- To do
Could you restate word for word every line of the records below, from the first one to the one holding "Аудиокомпоненты (Audio Components)"?

[Start of Attachment]

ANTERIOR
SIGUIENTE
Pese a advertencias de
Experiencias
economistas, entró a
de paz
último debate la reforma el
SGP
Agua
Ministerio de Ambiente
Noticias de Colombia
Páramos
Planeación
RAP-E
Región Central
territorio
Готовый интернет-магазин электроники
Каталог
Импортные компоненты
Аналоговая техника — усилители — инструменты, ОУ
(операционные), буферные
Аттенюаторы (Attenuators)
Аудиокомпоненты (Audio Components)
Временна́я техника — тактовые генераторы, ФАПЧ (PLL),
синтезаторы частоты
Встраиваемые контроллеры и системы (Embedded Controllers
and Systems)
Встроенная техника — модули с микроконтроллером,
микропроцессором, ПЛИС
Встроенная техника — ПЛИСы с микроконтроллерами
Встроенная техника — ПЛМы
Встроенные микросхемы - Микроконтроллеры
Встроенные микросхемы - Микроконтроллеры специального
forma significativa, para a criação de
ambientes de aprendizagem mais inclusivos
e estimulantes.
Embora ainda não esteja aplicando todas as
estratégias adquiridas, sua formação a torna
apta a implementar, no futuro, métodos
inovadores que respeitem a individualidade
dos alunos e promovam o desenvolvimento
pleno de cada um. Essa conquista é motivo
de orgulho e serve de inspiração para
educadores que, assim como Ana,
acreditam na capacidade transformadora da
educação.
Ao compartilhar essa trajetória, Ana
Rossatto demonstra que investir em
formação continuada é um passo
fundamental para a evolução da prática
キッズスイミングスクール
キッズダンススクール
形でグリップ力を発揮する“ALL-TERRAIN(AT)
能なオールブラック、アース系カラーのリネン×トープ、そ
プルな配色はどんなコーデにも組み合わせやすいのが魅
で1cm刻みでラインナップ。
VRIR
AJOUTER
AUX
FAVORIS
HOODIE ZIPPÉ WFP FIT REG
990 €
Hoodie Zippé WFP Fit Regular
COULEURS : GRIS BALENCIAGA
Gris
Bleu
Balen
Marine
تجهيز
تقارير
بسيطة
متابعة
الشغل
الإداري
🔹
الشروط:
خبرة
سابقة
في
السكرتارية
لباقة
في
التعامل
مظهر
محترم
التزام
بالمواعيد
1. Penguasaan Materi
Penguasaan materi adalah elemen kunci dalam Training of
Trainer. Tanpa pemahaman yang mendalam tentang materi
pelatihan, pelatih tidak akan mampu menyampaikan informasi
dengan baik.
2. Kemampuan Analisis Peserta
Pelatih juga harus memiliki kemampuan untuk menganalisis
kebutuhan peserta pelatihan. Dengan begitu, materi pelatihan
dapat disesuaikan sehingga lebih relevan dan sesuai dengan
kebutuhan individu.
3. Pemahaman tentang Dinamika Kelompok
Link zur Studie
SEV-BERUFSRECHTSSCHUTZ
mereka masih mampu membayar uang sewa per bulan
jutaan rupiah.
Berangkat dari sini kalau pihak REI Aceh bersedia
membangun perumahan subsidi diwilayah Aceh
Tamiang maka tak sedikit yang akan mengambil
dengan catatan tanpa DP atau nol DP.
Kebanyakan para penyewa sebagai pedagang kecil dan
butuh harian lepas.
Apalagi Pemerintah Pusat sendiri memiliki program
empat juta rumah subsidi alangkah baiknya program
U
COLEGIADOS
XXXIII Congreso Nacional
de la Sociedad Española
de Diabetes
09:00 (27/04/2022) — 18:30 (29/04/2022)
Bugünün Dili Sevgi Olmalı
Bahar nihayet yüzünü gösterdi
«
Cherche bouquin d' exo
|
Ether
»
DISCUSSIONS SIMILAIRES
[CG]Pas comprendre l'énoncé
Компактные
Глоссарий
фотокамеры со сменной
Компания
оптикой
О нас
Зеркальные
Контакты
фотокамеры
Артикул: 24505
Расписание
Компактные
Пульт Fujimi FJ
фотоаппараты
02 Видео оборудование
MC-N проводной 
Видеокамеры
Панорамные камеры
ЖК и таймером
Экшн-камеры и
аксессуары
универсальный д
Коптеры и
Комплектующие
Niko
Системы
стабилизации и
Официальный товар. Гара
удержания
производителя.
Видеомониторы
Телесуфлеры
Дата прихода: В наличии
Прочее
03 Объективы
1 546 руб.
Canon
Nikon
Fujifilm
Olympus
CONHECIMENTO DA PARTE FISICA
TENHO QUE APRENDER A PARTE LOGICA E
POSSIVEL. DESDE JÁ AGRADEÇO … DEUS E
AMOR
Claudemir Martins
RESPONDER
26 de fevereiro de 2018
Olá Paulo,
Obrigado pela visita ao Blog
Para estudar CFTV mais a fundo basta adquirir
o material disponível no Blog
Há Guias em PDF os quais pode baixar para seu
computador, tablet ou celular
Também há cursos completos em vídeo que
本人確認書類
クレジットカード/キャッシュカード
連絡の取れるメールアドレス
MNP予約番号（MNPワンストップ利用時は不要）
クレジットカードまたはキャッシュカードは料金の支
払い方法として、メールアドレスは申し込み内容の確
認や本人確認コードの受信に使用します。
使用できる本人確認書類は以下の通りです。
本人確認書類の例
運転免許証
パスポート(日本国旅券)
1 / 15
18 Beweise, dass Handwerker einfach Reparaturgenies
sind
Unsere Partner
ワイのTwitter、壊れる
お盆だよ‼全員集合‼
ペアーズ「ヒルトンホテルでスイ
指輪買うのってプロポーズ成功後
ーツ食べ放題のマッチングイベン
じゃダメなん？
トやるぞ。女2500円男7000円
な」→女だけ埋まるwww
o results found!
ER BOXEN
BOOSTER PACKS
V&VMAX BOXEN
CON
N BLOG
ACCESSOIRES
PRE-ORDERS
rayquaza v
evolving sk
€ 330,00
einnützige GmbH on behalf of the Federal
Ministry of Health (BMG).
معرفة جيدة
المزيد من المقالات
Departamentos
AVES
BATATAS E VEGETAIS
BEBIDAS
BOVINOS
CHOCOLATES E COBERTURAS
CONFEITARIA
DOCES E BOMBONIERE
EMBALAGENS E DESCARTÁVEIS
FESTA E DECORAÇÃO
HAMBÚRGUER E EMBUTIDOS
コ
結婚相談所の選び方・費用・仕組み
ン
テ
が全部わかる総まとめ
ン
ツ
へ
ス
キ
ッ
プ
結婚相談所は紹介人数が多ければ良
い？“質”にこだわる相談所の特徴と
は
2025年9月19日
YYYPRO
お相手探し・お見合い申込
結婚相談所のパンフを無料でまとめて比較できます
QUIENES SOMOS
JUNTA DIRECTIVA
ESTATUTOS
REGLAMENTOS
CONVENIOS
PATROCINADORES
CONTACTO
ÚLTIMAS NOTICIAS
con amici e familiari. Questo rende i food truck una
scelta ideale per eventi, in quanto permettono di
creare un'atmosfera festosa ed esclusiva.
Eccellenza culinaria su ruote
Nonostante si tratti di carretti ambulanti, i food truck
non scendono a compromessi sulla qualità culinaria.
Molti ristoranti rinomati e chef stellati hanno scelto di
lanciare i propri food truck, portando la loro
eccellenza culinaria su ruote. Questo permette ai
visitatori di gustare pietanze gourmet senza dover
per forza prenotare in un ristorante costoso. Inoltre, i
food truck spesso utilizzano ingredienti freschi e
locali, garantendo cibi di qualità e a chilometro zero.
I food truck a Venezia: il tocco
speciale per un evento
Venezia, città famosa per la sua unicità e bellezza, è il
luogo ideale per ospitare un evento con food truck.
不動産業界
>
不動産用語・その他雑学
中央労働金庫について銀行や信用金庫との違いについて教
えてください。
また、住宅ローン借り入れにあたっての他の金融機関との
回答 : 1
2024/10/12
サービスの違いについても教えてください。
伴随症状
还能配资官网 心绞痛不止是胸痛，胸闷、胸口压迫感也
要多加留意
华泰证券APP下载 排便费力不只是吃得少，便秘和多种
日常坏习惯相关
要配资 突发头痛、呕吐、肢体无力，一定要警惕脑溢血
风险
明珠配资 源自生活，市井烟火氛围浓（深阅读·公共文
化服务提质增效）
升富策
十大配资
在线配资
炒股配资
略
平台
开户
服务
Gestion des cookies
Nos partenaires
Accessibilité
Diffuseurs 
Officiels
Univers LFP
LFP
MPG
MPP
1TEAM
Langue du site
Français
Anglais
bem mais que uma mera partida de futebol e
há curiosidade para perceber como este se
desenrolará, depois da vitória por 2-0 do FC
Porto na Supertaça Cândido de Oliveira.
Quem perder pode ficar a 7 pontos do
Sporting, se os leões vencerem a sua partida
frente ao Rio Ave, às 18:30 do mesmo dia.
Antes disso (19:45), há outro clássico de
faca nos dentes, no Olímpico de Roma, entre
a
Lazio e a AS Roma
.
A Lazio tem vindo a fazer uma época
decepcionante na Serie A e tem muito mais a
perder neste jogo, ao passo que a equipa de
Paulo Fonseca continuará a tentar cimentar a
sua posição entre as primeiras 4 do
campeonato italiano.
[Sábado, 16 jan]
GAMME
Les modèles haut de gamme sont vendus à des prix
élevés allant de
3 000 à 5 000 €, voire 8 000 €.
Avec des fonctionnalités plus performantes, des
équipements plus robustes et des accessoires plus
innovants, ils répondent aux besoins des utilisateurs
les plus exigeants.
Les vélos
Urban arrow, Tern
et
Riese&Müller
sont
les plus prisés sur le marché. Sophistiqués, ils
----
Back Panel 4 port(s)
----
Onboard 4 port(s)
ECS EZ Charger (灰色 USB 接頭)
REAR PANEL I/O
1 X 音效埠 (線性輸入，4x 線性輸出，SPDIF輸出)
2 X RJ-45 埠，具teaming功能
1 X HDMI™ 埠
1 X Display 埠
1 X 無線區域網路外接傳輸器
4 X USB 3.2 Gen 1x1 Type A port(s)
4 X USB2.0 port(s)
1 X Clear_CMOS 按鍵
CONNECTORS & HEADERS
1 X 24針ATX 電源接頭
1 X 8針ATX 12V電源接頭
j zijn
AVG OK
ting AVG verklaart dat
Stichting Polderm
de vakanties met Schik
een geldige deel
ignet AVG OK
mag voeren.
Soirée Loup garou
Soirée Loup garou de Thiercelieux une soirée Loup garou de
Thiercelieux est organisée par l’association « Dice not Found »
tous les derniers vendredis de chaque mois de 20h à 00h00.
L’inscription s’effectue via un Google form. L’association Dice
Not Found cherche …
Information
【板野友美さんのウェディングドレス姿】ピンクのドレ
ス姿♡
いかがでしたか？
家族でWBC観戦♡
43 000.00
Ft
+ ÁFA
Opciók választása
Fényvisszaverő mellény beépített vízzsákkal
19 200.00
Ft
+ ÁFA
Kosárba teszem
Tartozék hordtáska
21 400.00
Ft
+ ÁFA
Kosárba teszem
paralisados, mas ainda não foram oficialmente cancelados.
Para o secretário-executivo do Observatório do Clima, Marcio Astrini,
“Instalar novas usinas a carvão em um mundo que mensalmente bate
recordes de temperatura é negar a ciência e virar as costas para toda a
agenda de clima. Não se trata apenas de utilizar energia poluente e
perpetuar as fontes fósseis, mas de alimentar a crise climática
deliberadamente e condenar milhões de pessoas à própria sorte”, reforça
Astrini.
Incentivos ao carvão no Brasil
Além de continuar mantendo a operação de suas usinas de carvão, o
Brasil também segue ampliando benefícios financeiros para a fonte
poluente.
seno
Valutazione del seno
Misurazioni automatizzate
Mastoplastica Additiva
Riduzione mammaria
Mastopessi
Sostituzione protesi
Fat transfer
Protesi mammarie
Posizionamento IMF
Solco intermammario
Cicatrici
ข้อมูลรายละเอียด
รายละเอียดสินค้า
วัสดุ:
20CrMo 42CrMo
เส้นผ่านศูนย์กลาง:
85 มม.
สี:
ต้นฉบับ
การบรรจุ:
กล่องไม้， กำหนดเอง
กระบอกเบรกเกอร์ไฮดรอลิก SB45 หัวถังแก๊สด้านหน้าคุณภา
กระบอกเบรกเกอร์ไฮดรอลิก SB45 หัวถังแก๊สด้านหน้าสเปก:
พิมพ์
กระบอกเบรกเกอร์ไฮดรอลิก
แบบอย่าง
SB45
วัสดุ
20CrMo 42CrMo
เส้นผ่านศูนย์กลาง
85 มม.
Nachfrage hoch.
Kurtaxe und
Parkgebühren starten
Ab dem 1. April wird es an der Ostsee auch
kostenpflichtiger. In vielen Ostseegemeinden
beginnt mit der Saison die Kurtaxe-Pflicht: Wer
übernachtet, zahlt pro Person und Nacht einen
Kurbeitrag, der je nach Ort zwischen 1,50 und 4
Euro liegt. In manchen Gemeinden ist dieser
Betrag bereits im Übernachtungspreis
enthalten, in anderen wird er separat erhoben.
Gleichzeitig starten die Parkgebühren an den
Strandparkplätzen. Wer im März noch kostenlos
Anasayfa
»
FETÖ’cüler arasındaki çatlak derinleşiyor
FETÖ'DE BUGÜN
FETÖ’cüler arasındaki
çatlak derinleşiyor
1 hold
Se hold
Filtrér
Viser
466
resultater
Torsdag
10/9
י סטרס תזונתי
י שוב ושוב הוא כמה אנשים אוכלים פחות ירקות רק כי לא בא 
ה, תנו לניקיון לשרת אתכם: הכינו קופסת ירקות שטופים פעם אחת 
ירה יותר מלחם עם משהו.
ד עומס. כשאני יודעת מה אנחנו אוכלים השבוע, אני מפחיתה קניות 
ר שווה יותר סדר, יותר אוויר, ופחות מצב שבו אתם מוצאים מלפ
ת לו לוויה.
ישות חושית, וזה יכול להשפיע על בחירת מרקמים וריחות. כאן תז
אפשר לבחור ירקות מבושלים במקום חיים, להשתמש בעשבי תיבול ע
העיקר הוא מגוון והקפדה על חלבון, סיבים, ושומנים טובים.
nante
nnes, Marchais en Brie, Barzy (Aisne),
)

[End of Attachment]

- Answer space
ANTERIOR
SIGUIENTE
Pese a advertencias de
Experiencias
economistas, entró a
de paz
último debate la reforma el
SGP
Agua
Ministerio de Ambiente
Noticias de Colombia
Páramos
Planeación
RAP-E
Región Central
territorio
Готовый интернет-магазин электроники
Каталог
Импортные компоненты
Аналоговая техника — усилители — инструменты, ОУ
(операционные), буферные
Аттенюаторы (Attenuators)
Аудиокомпоненты (Audio Components)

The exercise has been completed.